La vanidad de Versalles y la creciente miseria de los pobres


Centenares de cortesanos se reunían en esta ciudad-palacio, donde se celebraban fiestas de una magnificencia extraordinaria, pues lo que Francisco había empezado cien años antes, formando una corte alegre que viviera siempre a su alrededor, Luis XIV lo continuó de la manera más suntuosa, haciendo que su corte fuera la más espléndida del mundo; procurando que los nobles dejaran sus estados y viviesen en Versalles, donde no tenían otra cosa que hacer sino estar junto al rey y contemplarlo en sus atavíos o en sus placeres, y tomar parte en las danzas, juegos, aventuras y cacerías. Entretanto, la multitud de campesinos y aldeanos de las provincias arrastraban una vida cada vez más miserable, y por toda Francia se exigían del pueblo tributos injustos para pagar los derroches de Versalles, donde se consumían vorazmente todos los beneficios producidos por la industriosa administración de Colbert, el gran economista.

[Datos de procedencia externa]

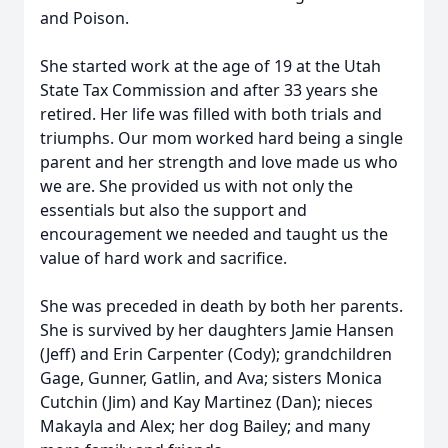
and Poison.
She started work at the age of 19 at the Utah
State Tax Commission and after 33 years she
retired. Her life was filled with both trials and
triumphs. Our mom worked hard being a single
parent and her strength and love made us who
we are. She provided us with not only the
essentials but also the support and
encouragement we needed and taught us the
value of hard work and sacrifice.
She was preceded in death by both her parents.
She is survived by her daughters Jamie Hansen
(Jeff) and Erin Carpenter (Cody); grandchildren
Gage, Gunner, Gatlin, and Ava; sisters Monica
Cutchin (Jim) and Kay Martinez (Dan); nieces
Makayla and Alex; her dog Bailey; and many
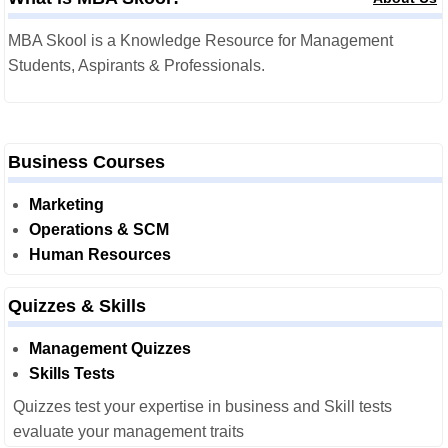
MBA Skool is a Knowledge Resource for Management
Students, Aspirants & Professionals.
Business Courses
Marketing
Operations & SCM
Human Resources
Quizzes & Skills
Management Quizzes
Skills Tests
Quizzes test your expertise in business and Skill tests
evaluate your management traits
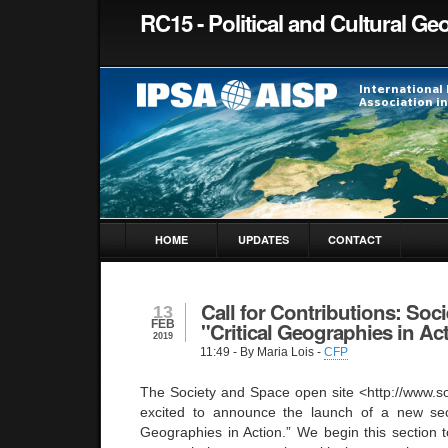
RC15 - Political and Cultural G
HOME
UPDATES
CONTACT
Call for Contributions: Soc
13
FEB
"Critical Geographies in Ac
2019
11:49
- By Maria Lois -
CFP
The Society and Space open site <http://www.s
excited to announce the launch of a new secti
Geographies in Action.” We begin this section to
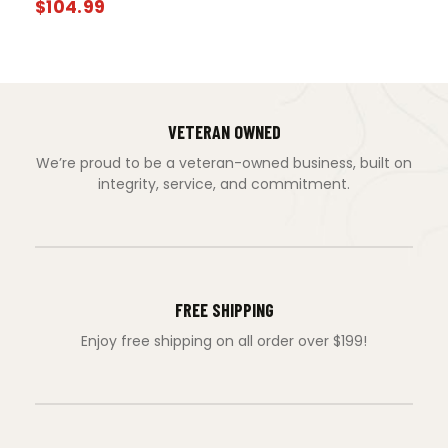
$
104.99
VETERAN OWNED
We’re proud to be a veteran-owned business, built on
integrity, service, and commitment.
FREE SHIPPING
Enjoy free shipping on all order over $199!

También fue célebre esta época de Luis XIV, a quien llamóse el rey Sol, por sus grandes generales, por sus eximios escritores, por su extraordinaria expansión en el exterior y por su lujo y miseria en el interior, pues constantemente hubo guerras con España, Holanda e Inglaterra. Muchas fueron las brillantes victorias ganadas por grandes generales, victorias que colocaron a Francia por algún tiempo en el apogeo de su gloria; pero hacia fines del largo reinado de Luis XIV, Marlborough y sus aliados detuvieron el desarrollo del poder de Francia, que tanto había alarmado al resto de Europa. Cuando el anciano rey yacía moribundo, sus grandes ejércitos estaban destruidos, sus hermosos barcos eran armatostes deshechos, y podía darse por inútilmente empleado un tesoro de preciosas vidas y de dinero imposible de recuperar.

Era tal el estado de miseria a que había llegado el país, agobiado por el hambre y la opresión, que un gran arzobispo escribía a Luis: “Toda Francia es un gran hospital sin dinero”. El rey se limitó a sonreír burlonamente; nada le inquietaba con tal que pudiese conseguir dinero para sus guerras y palacios; era realmente incapaz de considerar a Francia como una gran estatua magníficamente dorada en lo exterior y carcomida interiormente. Una de las frases que se hicieron célebres en los labios de Luis es la siguiente: L'état c'est moi: “El Estado soy yo”, en la cual se cifraba su ambición de ser el dueño absoluto de todos y de todo.

Muerto él, solitario en medio de su pompa, el pueblo llenó las calles, regocijándose y haciendo fiestas, para ver pasar el cadáver del gran monarca al panteón real de San Dionisio.

Su bisnieto, Luis XV, que le sucedió en el trono, no se cuidó de nada sino de sus propios placeres; durante su largo reinado, Francia perdió el Canadá y su influencia en la India. El comercio sufría trabas y el estado del pueblo era en realidad lastimoso. Se le sacaba el dinero a la fuerza, para que el rey lo gastase en vergonzoso lujo. Él y unos pocos nobles compraron todo el grano que había en el reino, a fin de que todos tuvieran que pagar los exorbitantes precios que por él exigían, o morir de hambre. Había entonces en París una sombría prisión-calabozo, la Bastilla, en donde eran aherrojadas no pocas personas, hombres y mujeres, sin motivo. El rey solía firmar órdenes de reclusión, en blanco, y darlas o venderlas a sus favoritos para que las llenasen con el nombre de cualquiera que quisieran quitarse de en medio. Muchos hombres insignes escribieron en esta época contra la cruel opresión en que se tenía al pueblo; algunas veces sus libros fueron quemados y los escritores encerrados en la Bastilla; pero sus palabras penetraron en el corazón de los que los leyeron, y podía oírse claramente el sordo ruido de la tempestad que se avecinaba.